4 of 74 comments (clear)

  1. JEE 6? by SirLurksAlot · · Score: 2, Insightful

    I'll settle for 5 at this point. My shop is still using 1.4.2; it feels like I should be writing code on stone tablets! I suspect this is the case in any number of Java shops and it just reinforces the idea that Java is going to become the new COBOL. There is so much "legacy" code out there right now, and because of the inconsistencies between versions I can't see it going away any time soon.

    --
    God, schmod. I want my monkey man!
    1. Re:JEE 6? by Dogtanian · · Score: 2, Insightful

      Java 6 has been out for a long time.

      This is about Java EE. The spec that application servers implement (EJB, etc). Not the JVM version.

      Yeah, well here's an insightful and funny comment on (I assume) J2EE:-

      My hatred of Java has nothing to do with speed. The platform has become a giant morass of 'enterprisey' 'solutions' that create more need for more 'solutions'. And all Java 'solutions' must somehow involve XML, because it's standard, and enterprisey.

      --
      "Slashdot - News and Chat Sites Deviant". (Click "homepage" link above for details).
  2. Look at my face - is it bothered? by sgodden · · Score: 5, Insightful

    I've been leading the development of Java applications for around 8 years. On that journey, I have used fewer and fewer features of it with each succesive project.

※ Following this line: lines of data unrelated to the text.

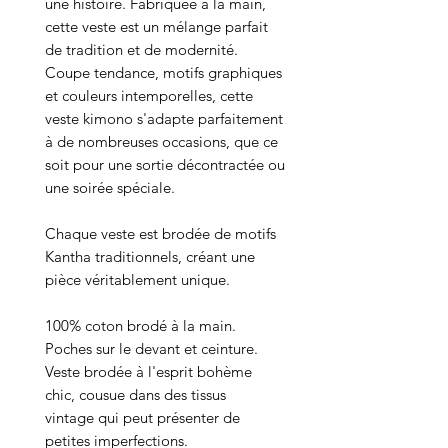
une histoire. Fabriquée à la main,
cette veste est un mélange parfait
de tradition et de modernité.
Coupe tendance, motifs graphiques
et couleurs intemporelles, cette
veste kimono s'adapte parfaitement
à de nombreuses occasions, que ce
soit pour une sortie décontractée ou
une soirée spéciale.
Chaque veste est brodée de motifs
Kantha traditionnels, créant une
pièce véritablement unique.
100% coton brodé à la main.
Poches sur le devant et ceinture.
Veste brodée à l'esprit bohème
chic, cousue dans des tissus
vintage qui peut présenter de
petites imperfections.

    Nowadays, it seems that specs are a kind of summary of what has been learned from the frameworks which were created in the trenches by people that actually needed to deliver.

    My latest project, which has been in development for around 1 year, delivers as a plain web application, and uses Hibernate, Google Guice, AspectJ and Echo3.

    It's wonderful.

    Sun don't have the capability, and I'm not sure that anyone has, to provide a full and relevant specification that will allow code to be developed that will run on any application server from any vendor.

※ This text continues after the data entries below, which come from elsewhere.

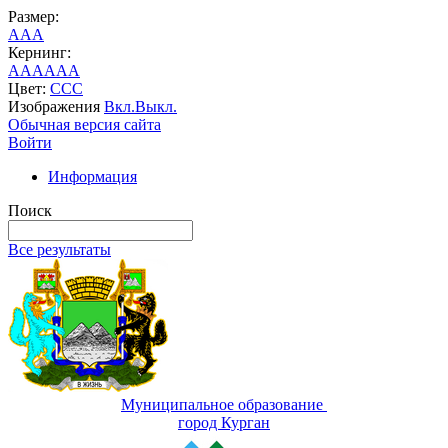
Размер:
A
A
A
Кернинг:
AA
AA
AA
Цвет:
C
C
C
Изображения
Вкл.
Выкл.
Обычная версия сайта
Войти
Информация
Поиск
Все результаты
Муниципальное образование
город Курган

    Instead, choose your implementations and go back to good old OO basics to design interfaces behind which to hide those implementation choices. You don't need Sun to do that for you.

  3. Java EE Irrelevant? by ssfsx17 · · Score: 2, Insightful

    The only times when I've had to look up the EE APIs these days are when I need a refresher on the guts of a HTTPServletRequest/Response or a SQL Connection. Otherwise, Struts, Spring, Hibernate, derivatives of the previously mentioned items and the like are the de-facto standards.

    --
    "People are easily amused by quotes." - Some guy with a cool-sounding name.